When AI Speeds Us Up, But Slows Down How Teams Actually Learn

When AI Speeds Us Up, But Slows Down How Teams Actually Learn

After almost two decades of building and managing software teams, I’ve never seen development move as fast as it does now.

A bug pops up? Ask AI.
Need a quick draft of a feature spec? Ask AI.
Trying a new architecture? Ask AI first, docs later.

It’s convenient. It’s fast.
And honestly, it’s impressive.

But there’s a quiet problem emerging behind all that speed:
we’re losing something we’ve always relied on — indirect experience.

Not the things we learned the hard way, but the things we learned because someone else already went through the pain.

And that loss is starting to show up in how teams build products.


Direct experience vs. indirect experience — and why the second one matters more than we think

When you’ve been in engineering long enough, you realize most of your “engineering intuition” didn’t come from textbooks or bootcamps.
It came from two sources:

  1. Direct experience — breaking production, fixing it, and remembering the panic forever.
  2. Indirect experience — the shortcuts, warnings, and weird edge cases passed down by teammates, senior engineers, and project scars you didn’t personally earn.

Indirect experience is what prevents teams from stepping into the same hole twice.
It’s the safety net behind good engineering judgment.

But lately, that safety net is thinning out.
Not intentionally — it’s just that most questions go to AI now instead of people.

And AI can't share the experiences it never lived.


A small comment that saved an entire system

Years ago, when Korea first introduced an AML (Anti-Money Laundering) system,
I was involved in the database design phase.
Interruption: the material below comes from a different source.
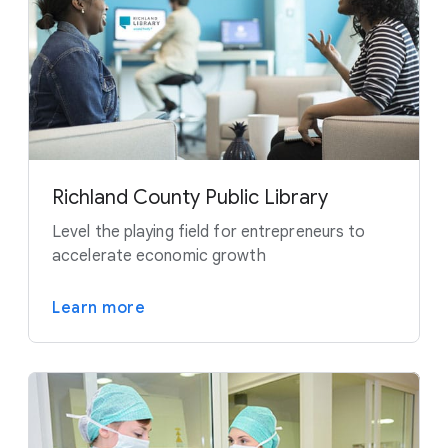
Richland County Public Library
Level the playing field for entrepreneurs to
accelerate economic growth
Learn more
At one point I suggested using the national ID number as a primary key.
It sounded reasonable. Government-issued. Unique. Stable.
Or so I thought.

A senior developer in the room quietly said:
“National ID numbers in this country actually have thousands of duplicates.”

I had no idea.
If he hadn’t said that one sentence,
we might’ve built the entire core structure on a faulty assumption.

That one line of experience — an experience I never personally had
saved the whole system from going off the rails.

That’s the power of indirect experience.
And it used to flow naturally inside teams.


Today, those moments barely happen

A developer hits a wall? AI gives them a workaround.
A junior engineer wonders about a design choice? AI explains it with confidence.
A PM wants to understand an edge case? AI provides an answer that sounds correct.

The problem isn’t the speed.
The problem is the missing context — the stuff that only comes from people who have lived through the consequences.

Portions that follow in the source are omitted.